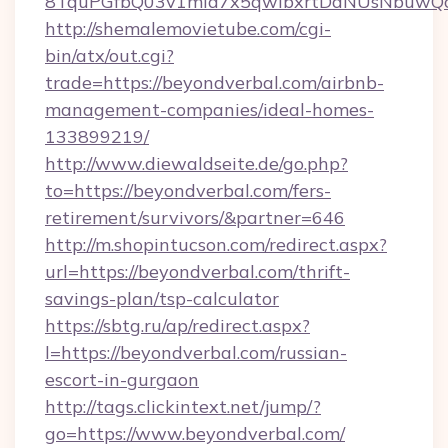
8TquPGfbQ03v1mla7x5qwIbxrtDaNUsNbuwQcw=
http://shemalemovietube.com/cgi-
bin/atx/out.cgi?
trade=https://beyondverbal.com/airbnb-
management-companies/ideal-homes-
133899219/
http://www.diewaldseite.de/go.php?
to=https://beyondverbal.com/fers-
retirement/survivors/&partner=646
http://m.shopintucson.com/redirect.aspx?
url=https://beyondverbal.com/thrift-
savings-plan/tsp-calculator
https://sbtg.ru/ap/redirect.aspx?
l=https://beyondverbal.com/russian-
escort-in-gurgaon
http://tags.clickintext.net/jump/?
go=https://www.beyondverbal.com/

---

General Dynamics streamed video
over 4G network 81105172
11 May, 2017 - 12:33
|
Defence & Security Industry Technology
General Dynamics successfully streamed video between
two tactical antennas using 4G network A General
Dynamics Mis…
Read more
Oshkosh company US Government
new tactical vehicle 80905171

---

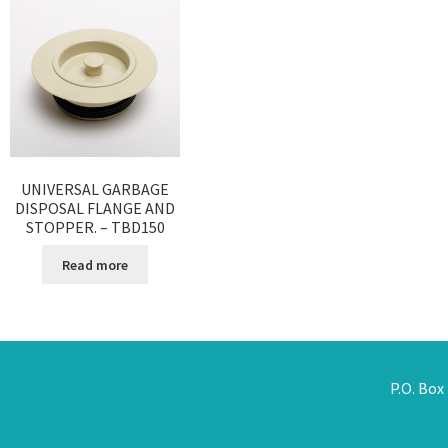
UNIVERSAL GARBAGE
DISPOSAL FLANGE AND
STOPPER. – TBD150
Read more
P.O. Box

[EXERCISE REQUIREMENTS] Every line above that includes the word "network" must appear in the answer.

[RESPONSE AREA]
over 4G network 81105172
two tactical antennas using 4G network A General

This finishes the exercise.